なんで、ツイてないんだろう?落とした百円は、自販機の下に隠れて見えない。
あたしが膝をついて下を覗き込んでいると、何かがその上を通過して、自販機のカチャッと動く音がした。
ああ、まだお金入ったままだって!思ったその目の前に、買うはずのチケットが舞い降りる。これがにやけ面の茶髪男ならナンパが目的だろう、しかし予想は違った。
「どうぞ」。頭の上で二つに結わえた長髪、幼さの抜けたシャープな顔立ち。彼女は、立ち上がるあたしの手を握りしめ何故か離さない。
「百円分、あなたと話したいの。OK ?」
あたしは彼女に返金したかったが、あいにく小銭がなかった。満席に近い場内の前方に見えるは、投影機のジェミニスターV。そして隣席は不覚にもツインテール。
今更席も替われず、あたしは悶々とする。

「ねえ、ミャー」
だから、あたしは美弥よ。言い張ると、彼女は招き猫のモノまねをはじめた。
「いいじゃん、可愛くて」
口を尖らせて言う彼女の名はスバルという。歳はあたしと同じ一三歳、両親は道玄坂でバーを経営しているらしい。娘にプレアデス星団の和名をつける位だから星好きなのだろう。
どうやらスバルの気を引いたのは、あたしがボストンバックに付けていた、今はなき五島プラネタリウムのキーホルダーだった。
戦後の渋谷復興を象徴する五島は、あたしたちが生まれる前に閉館し、その遺産を受け継いだのが『コスモプラネタリウム渋谷』だ。今も聖地巡礼者は絶えない。
この子、これの価値が分るんだ。ちょっと意外だった。
「下の階に、五島の投影機があるでしょ、見た?」
「カールツァイスのW型。大きくて邪魔だっていうけど、鉄アレイみたいなあの形がやっぱり投影機の魅力だと思うの」
「ミャー、話分かるじゃん」
プログラムが始まり投影機が描き出す1万を越える星屑が、ドームを一杯にすると声が上がった。そして穏やかな解説員の声が、時空を越えた神話の世界を語り出すと、星は緩やかに動き始める。
今は冬。オリオン座の3つ星を西に辿ったら、おうし座のアルデバラン。そこから先に指でなぞると、淡い星の集まりがあった。あれがプレアデス星団。隣りを見ると、スバルも同じ事をやっている。そしてあたしの視線に気付くと、また招き猫の真似を始めた。変な子。
……渋谷に何しに来たんだっけ。あたしは嘆息し足元の大きな荷物を軽く蹴った。
結局あたしはセンター街の店でスバルとハンバーガーをかじりながら、宇宙への熱い思いを語り合っていた。

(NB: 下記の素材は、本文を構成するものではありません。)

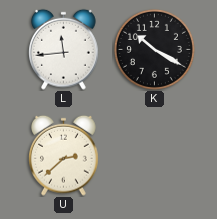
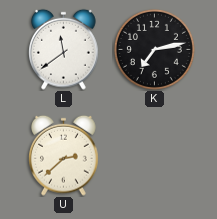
L: 11:44 -> 11:39
K: 10:20 -> 7:13
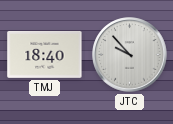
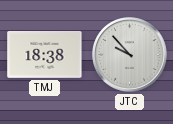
TMJ: 18:40 -> 18:38
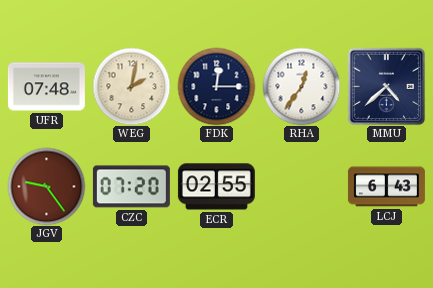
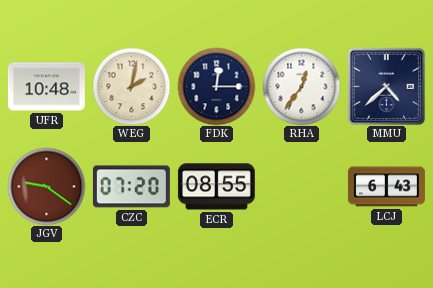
UFR: 07:48 -> 10:48
JGV: 9:24 -> 9:21
ECR: 02:55 -> 08:55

旧ソ連のスプートニク1号から先日打ち上げられたはやぶさ2に至るまで話題は尽きず、気が付くと時計は7時を回っている。
今日の最後に捨てる気だったキーホルダは振り子のように揺れてて、あたしの明日はこの彗星みたいな女の子に驚異的演算速度で軌道修正されていた。ほんと、こんな事してる場合じゃないのに。なんで、楽しいんだろう?

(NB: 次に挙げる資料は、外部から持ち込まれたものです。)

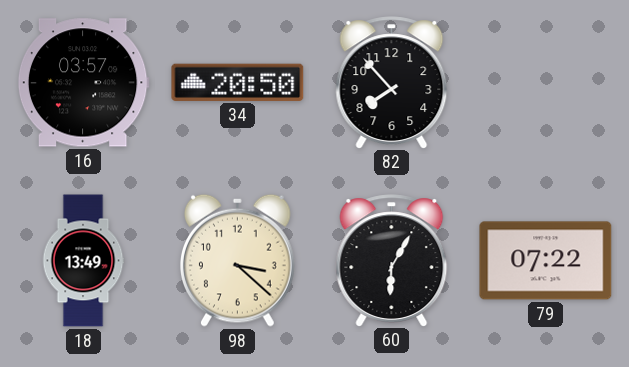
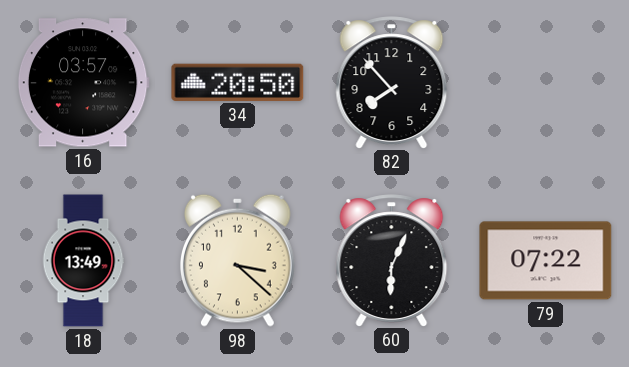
60: 6:05 -> 6:04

「ミャー、スイングバイは知ってる?」、突然スバルは言い出した。

「通過する天体の引力と公転を使って、探査機の速度や軌道を変える航法でしょ」
「ボイジャー1号2号の打ち上げが何故1977年かっていうとね、スイングバイしやすいよう惑星が並んでたからなの。175年に1度のチャンス。これがなかったら太陽系外にまで飛ぶなんて出来なかった」
頬杖ついたスバルは、あたしの額にデコピンした。
「で、どこまで飛ぶ気なの?家出少女」
額を押えたあたしは目を丸くする。
「なんで分かったの?」
「分かるわよ、旅行でもないのに渋谷でそんなにでかい荷物持ってればさ」
スバルは自分の鞄から鍵を取り出す。そこについているのは、あたしが持っているのと同じキーホルダーだった。
「六十億q旅したはやぶさのように、満身創痍なのかなって思ったりして」
心配してくれたの?変な子なんて思ってごめん。あたしは積もった羞恥に顔を赤らめた。

「……新しいママが出来るの。弟もよ。嫌なわけじゃないけど、どうすればいいか分かんない」
帰り道のスクランブル交差点の雑踏を、あたしたちは手を繋いで渡った。ランデブーしながら見上げた渋谷は、星がまばらにしかなくて足りないものだらけなのに、何だかとても愛おしい。
さよならしたママが捨てたのと同じキーホルダーを持つ女の子は別れ際に「またね」と言ってくれた。
「またね」、ずっと手を振りながら、あたしはさよならの言葉を胸にしまう。
そういうものは、超新星級の別れの時だけでいい。
移動距離、六駅分。こうして初めての家出は日帰りで終わった。

色々なモノを犠牲に発展した不夜城・渋谷を、満員電車は加速して遠ざかり、あたしは喧嘩したパパになんて謝ろうか考えながら、スバルの連絡先が入ったスマートフォンを胸に抱いた。
システム、オールグリーン、オーバー。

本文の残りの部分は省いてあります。